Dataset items
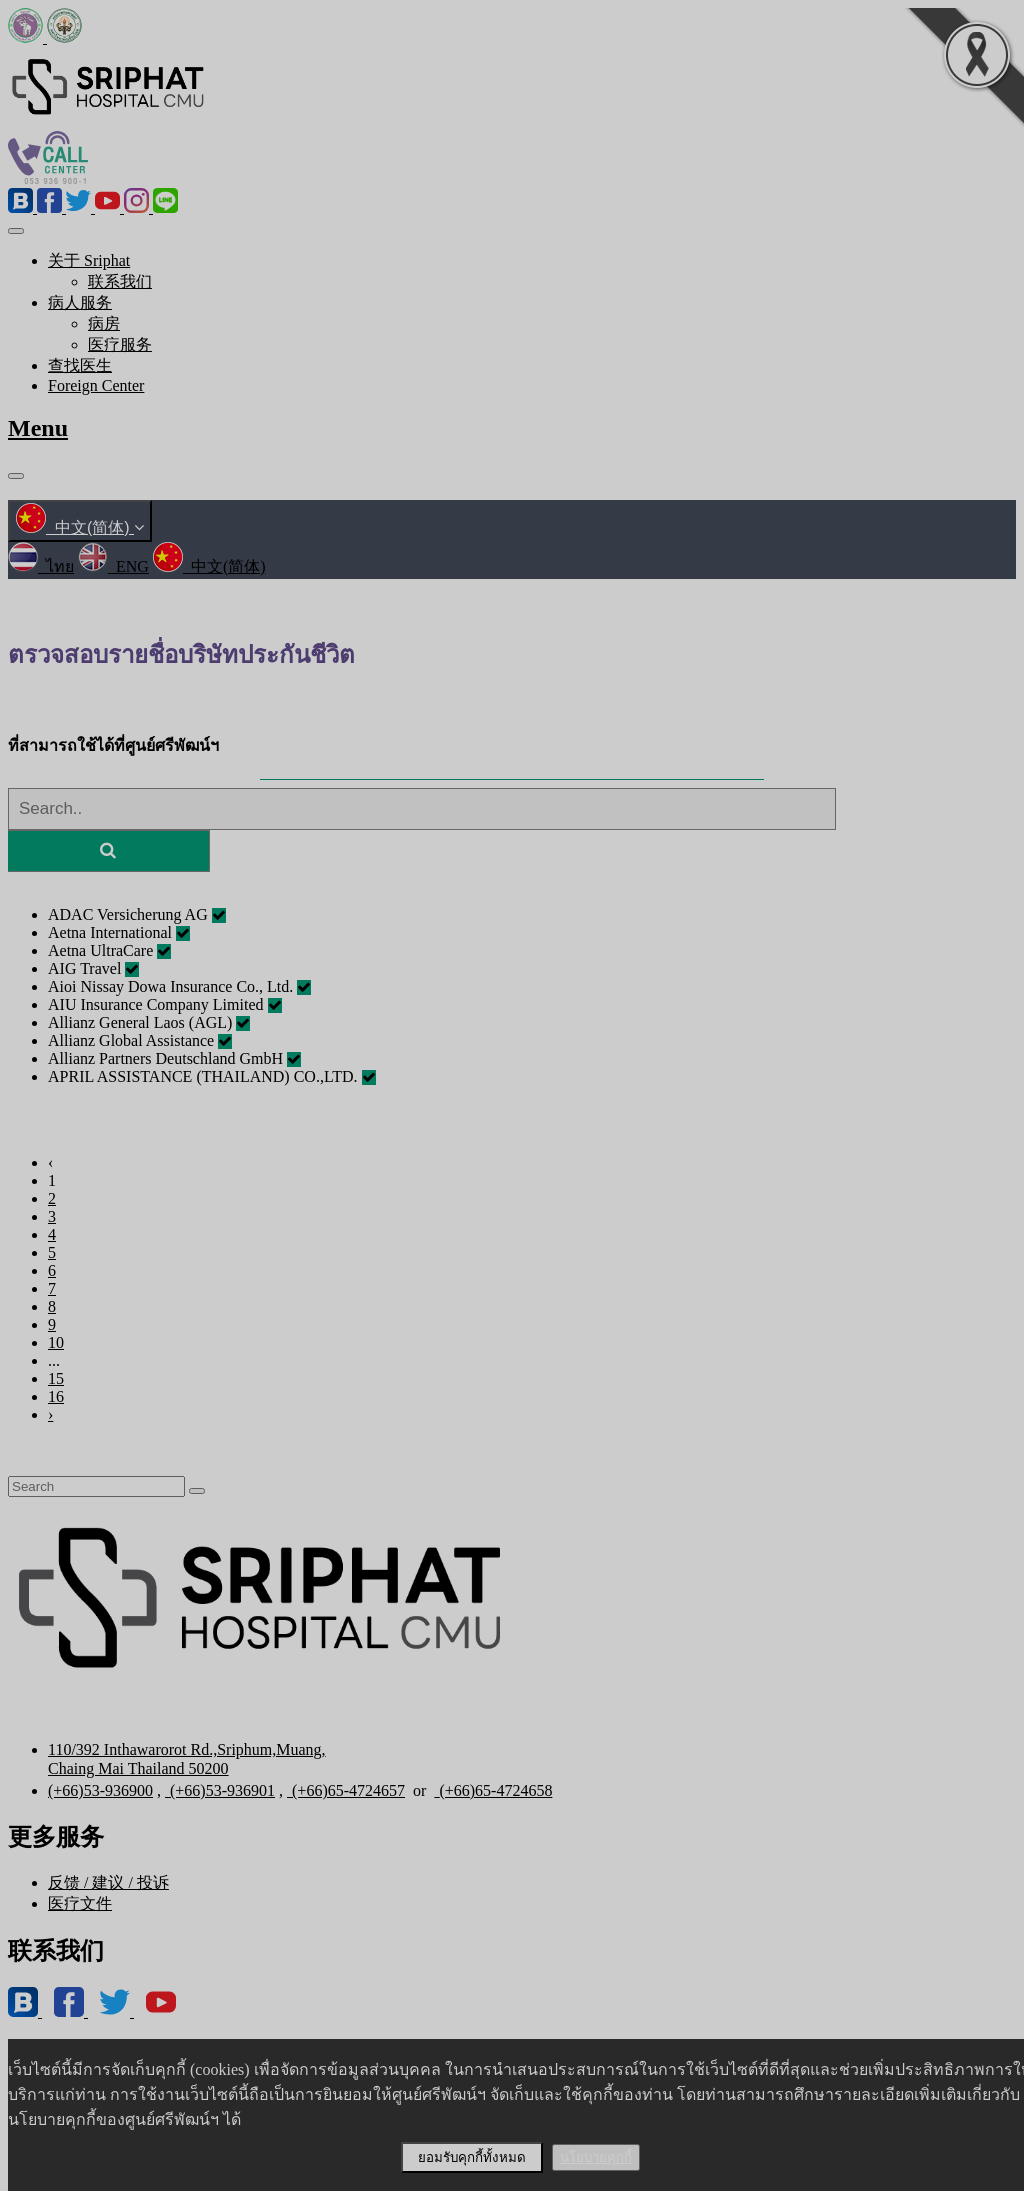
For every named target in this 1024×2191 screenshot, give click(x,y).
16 (56, 1396)
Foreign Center (96, 385)
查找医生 (80, 365)
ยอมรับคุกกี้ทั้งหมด (472, 2157)
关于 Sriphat (89, 260)
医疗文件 (80, 1903)
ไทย (41, 566)
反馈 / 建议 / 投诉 (108, 1882)
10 (56, 1342)
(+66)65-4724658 (493, 1790)
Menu (38, 428)
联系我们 (120, 281)
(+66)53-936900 (100, 1790)
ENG (113, 566)
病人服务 (80, 302)
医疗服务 (120, 344)
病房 (104, 323)
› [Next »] (50, 1414)
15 (56, 1378)
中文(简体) (80, 527)
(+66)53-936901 (220, 1790)
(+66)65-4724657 (346, 1790)
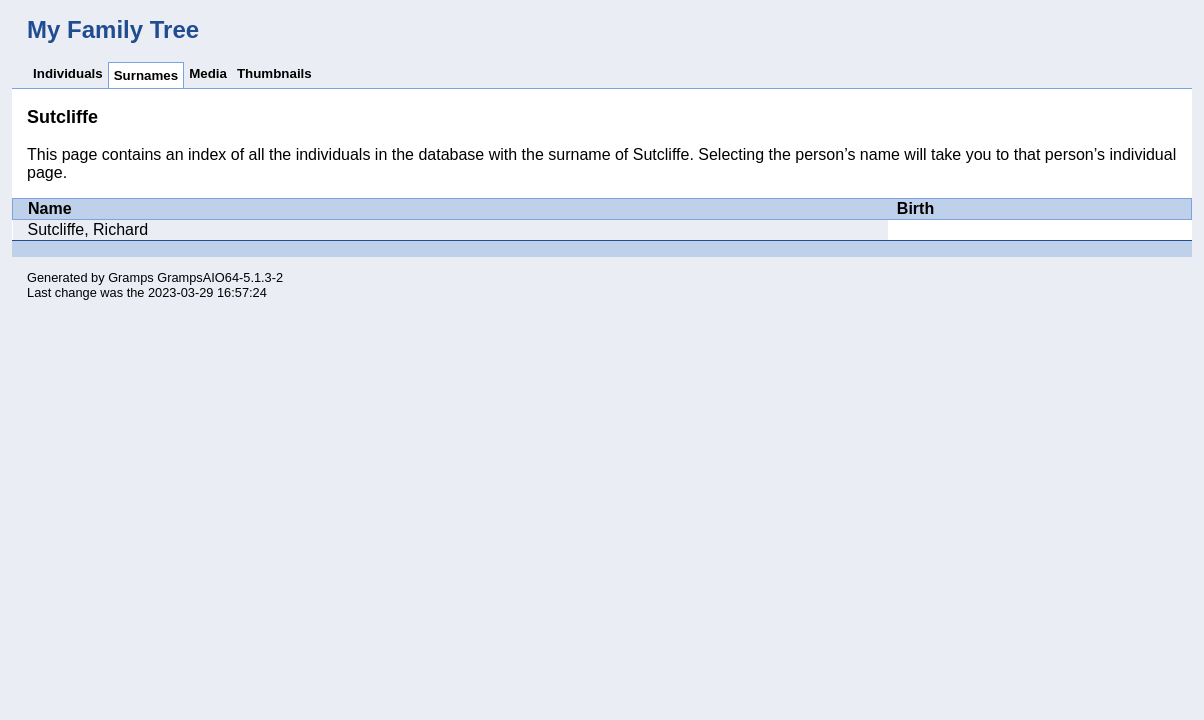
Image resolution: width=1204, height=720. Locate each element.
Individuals (68, 73)
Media (208, 73)
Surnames (146, 75)
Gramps (131, 277)
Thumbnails (274, 73)
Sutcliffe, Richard (88, 229)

__Requirement__:
Please print the lines above exactly, beginning at the first line of the entries and ending at the line holding "Media (208, 73)", and leave the pictures out.

__Finished task__:
For every named target in this 1024×2191 screenshot, give click(x,y).
16 (56, 1396)
Foreign Center (96, 385)
查找医生 (80, 365)
ยอมรับคุกกี้ทั้งหมด (472, 2157)
关于 Sriphat (89, 260)
医疗文件 (80, 1903)
ไทย (41, 566)
反馈 / 建议 / 投诉 (108, 1882)
10 (56, 1342)
(+66)65-4724658 (493, 1790)
Menu (38, 428)
联系我们 (120, 281)
(+66)53-936900 (100, 1790)
ENG (113, 566)
病人服务 (80, 302)
医疗服务 (120, 344)
病房 (104, 323)
› [Next »] (50, 1414)
15 (56, 1378)
中文(简体) (80, 527)
(+66)53-936901 (220, 1790)
(+66)65-4724657 (346, 1790)
Image resolution: width=1204, height=720. Locate each element.
Individuals (68, 73)
Media (208, 73)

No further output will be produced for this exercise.